Bug 337
Summary: | Live migration with dpdk(in host)+vhost-user+dpdk(in guest) fails: Failed to load virtio-net:virtio | ||
---|---|---|---|
Product: | DPDK | Reporter: | Pei Zhang (pezhang) |
Component: | vhost/virtio | Assignee: | Maxime Coquelin (maxime.coquelin) |
Status: | CONFIRMED --- | ||
Severity: | normal | CC: | ajit.khaparde, amorenoz |
Priority: | Normal | ||
Version: | 19.08 | ||
Target Milestone: | --- | ||
Hardware: | All | ||
OS: | All |
Description
Pei Zhang
2019-08-12 05:10:17 CEST
Maxime, can you please take a look? Thanks I have been able to reproduce this issue and bisected it to the following commit: commit bbe29a9bd7ab6feab9a52051c32092a94ee886eb Author: Jerin Jacob <jerinj@marvell.com> Date: Mon Jul 22 14:56:53 2019 +0200 eal/linux: select IOVA as VA mode for default case When bus layer reports the preferred mode as RTE_IOVA_DC then select the RTE_IOVA_VA mode: - All drivers work in RTE_IOVA_VA mode, irrespective of physical address availability. - By default, a mempool asks for IOVA-contiguous memory using RTE_MEMZONE_IOVA_CONTIG. This is slow in RTE_IOVA_PA mode and it may affect the application boot time. Signed-off-by: Jerin Jacob <jerinj@marvell.com> Acked-by: Anatoly Burakov <anatoly.burakov@intel.com> Signed-off-by: David Marchand <david.marchand@redhat.com> This commit only changes the default IOVA mode, from IOVA_PA to IOVA_VA so this is just revealing an underlying problem.
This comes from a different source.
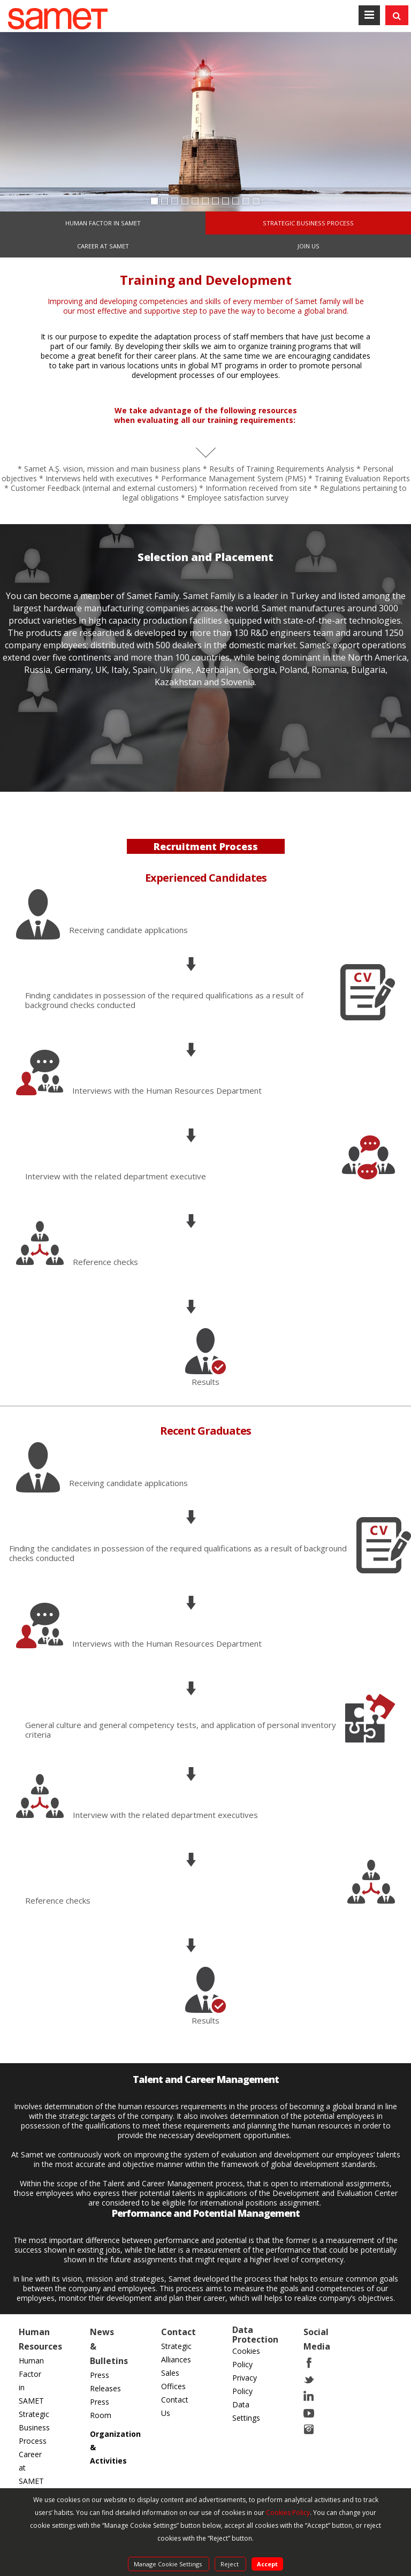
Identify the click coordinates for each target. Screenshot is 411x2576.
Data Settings (246, 2411)
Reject (230, 2564)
Confirmed this by verifying that affected version (19.08) works fine with "--iova-mode pa" fine and stable (18.11) fails in the same manner if "--iova-mode va" is used. Going to qemu, the code that detecting the error is: vdev->vq[i].inuse = (uint16_t)(vdev->vq[i].last_avail_idx - vdev->vq[i].used_idx); if (vdev->vq[i].inuse > vdev->vq[i].vring.num) { error_report("VQ %d size 0x%x < last_avail_idx 0x%x - " "used_idx 0x%x", i, vdev->vq[i].vring.num, vdev->vq[i].last_avail_idx, vdev->vq[i].used_idx); return -1; } One of the times I've reproduced it, I looked at the index values on the sending qemu just before sending the vmstates: size 0x100 | last_avail_idx 0x3aa0 | used_idx 0x3aa0 And just after loading the vmstates at the receiving qemu: VQ 0 size 0x100 < last_avail_idx 0x3aa0 - used_idx 0xbda0 At first I suspected an endianes issue but then confirmed that virtio_lduw_phys_cached handles it properly. So, it might be that the memory caches don't get properly synchronized before the migration takes place. Further research confirms that the vhost backend is not logging the dirty pages properly when IOVA_VA is used. This makes QEMU to send outdated pages to the destination, which causes the failure. |